Jüri toplumu
Geçen hafta futbolun maddi değerinin yok olduğunu tartışmıştım bu köşede. Her şeyi babalar gibi satabilen iktidar nasıl olduysa futbolu satılamaz hale getirdi. Kapitalizme karşı olduğundan, futbolu satmak istemediği için değil; satın alanları bile tayin etme egosundan ötürü. Tribünleri kendi tasarlamak istiyor. Adeta Adnan Oktar’ın canlı yayında sevgiyle karşıladığı kadın program ortakları gibi seyircilerin maçlara gelmesini istiyor iktidar:
- Munis, kedi gibi, şirin. Ağzı var dile bak yahu, bundaki şirinliğe bakar mısın? Muhteşem bir şey…
Maşallah çekip devam edelim.
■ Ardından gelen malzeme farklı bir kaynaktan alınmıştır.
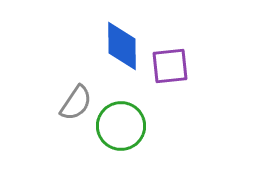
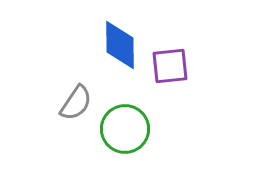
blue diamond: moved 2 px left, 1 px up
green circle: moved 4 px right, 3 px down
Çünkü iktidarın hayallerindeki seyirciler dışında, futbola dair Maşallah çekilecek bir durum kalmadı. Geçen sene, tam da bu zaman, eylülün ekinoks haftasında Olimpiyat Stadı’nda oynanan Beşiktaş-Galatasaray maçına 76 bin 127 seyirci gelmiş. (Sahi maçın sonunda sahaya girilmesi, tribünde on binlerin muhalif sloganlar atması, 1453 Kartalları gibi konuların üzerinden sadece bir sene mi geçmiş?) Bu sayı anlı şanlı Süper Ligin 2014-2015 sezonundaki ilk hafta seyirci toplamına neredeyse eşit. Hey gidi Yeni Türkiye. Nereye gitti acaba bu kadar taraftar?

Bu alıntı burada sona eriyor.